History of GPS – Part I
Tuesday, March 10th, 2009
Today Global Positioning System technologies have become integrated into our daily lives, whether we know it or not. Dozens of new gadgets flood the market each month boasting GPS capability; they come embedded in cars, boats, airplanes, construction machinery, farm equipment, even your mobile phone and laptop computer. Its functions are simple and necessary: navigation, tracking, surveying, timing – the same basic tasks conducted by civilizations for centuries, only now they have become immensely faster, easier and more precise than ever. As the technology becomes more and more a part of the fabric of our routines, it is easy to overlook the spectacular journey GPS has made from its breeding ground in military applications to today’s high-tech consumer toys.
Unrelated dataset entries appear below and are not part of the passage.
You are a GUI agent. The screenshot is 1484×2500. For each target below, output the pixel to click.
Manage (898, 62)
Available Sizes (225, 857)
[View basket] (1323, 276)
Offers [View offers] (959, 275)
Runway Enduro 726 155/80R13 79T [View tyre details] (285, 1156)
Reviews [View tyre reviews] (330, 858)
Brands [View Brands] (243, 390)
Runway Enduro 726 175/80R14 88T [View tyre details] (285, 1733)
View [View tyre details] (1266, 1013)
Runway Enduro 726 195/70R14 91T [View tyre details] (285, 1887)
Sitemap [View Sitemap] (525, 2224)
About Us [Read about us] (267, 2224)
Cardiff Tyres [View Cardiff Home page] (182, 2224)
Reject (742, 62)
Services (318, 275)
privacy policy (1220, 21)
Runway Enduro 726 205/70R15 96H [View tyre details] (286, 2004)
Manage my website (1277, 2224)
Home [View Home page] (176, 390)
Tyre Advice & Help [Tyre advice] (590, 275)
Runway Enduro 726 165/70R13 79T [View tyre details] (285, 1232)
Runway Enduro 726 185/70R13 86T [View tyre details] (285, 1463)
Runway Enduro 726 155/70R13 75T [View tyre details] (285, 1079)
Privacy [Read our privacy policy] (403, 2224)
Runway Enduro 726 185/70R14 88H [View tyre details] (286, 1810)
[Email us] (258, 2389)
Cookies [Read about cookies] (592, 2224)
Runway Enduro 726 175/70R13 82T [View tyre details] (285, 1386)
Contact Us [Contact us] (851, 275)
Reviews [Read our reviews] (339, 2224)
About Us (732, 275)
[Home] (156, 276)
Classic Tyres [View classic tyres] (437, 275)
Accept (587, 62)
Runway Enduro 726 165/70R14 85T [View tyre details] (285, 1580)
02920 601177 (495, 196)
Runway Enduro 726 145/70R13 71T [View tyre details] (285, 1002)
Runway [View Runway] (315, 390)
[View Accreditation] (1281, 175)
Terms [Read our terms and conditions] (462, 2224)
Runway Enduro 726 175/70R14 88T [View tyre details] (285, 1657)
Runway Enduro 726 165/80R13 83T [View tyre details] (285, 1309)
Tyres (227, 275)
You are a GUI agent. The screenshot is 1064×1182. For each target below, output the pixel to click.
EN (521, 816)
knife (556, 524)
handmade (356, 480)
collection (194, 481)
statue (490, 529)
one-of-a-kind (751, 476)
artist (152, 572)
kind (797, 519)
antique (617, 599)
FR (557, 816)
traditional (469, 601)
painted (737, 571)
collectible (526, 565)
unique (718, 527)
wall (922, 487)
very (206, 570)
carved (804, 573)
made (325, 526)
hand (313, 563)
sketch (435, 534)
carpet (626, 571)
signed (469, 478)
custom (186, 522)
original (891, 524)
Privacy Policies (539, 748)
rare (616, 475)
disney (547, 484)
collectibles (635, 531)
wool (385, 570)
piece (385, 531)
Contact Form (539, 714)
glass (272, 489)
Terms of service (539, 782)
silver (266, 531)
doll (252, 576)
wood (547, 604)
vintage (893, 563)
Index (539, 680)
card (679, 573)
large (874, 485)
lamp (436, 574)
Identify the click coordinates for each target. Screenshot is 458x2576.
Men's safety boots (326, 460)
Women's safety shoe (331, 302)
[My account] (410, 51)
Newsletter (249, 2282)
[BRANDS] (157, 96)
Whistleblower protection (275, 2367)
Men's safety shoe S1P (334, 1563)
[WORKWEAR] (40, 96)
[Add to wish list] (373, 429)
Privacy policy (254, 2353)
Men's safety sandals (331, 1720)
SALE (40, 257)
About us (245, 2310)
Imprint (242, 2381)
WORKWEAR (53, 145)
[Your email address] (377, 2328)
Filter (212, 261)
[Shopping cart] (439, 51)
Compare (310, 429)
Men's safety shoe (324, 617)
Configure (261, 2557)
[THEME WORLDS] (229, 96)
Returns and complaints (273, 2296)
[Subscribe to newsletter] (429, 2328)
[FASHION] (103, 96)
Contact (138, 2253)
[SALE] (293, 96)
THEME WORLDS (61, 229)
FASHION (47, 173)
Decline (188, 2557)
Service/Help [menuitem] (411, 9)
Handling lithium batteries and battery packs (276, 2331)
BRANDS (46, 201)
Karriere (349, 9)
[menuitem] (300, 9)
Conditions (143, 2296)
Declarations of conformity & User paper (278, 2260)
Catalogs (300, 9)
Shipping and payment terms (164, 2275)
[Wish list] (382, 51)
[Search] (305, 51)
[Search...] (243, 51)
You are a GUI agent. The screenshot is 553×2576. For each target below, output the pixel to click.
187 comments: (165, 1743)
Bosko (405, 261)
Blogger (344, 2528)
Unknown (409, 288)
The infrastructure supporting GPS technology is surprisingly simple, yet also technically complex in its precision and ingenuity. Since 1994, all GPS capabilities have been supported by a constellation of at least 24 satellites, each measuring about 17 feet across and weighing approximately one ton, that are part of a global navigation satellite system. Powered primarily by solar energy, they circle the earth at an altitude of more than 12,000 miles and speeds of around 7,000 miles an hour, completing two orbits in less than 24 hours. The satellites emit microwaves that allow GPS receivers to determine their exact location, speed, direction, and time through triangulation of the signals. Officially named NAVSTAR, the GPS constellation took the government more than $12 billion to build and costs roughly $750 million a year to maintain, a price tag that includes satellite replacement and research and development. In the last decade, the number of actively broadcasting satellites has grown from 24 to 31, arranged in a nonuniform pattern, which provides redundant measurements and improve reliability and availability of the system.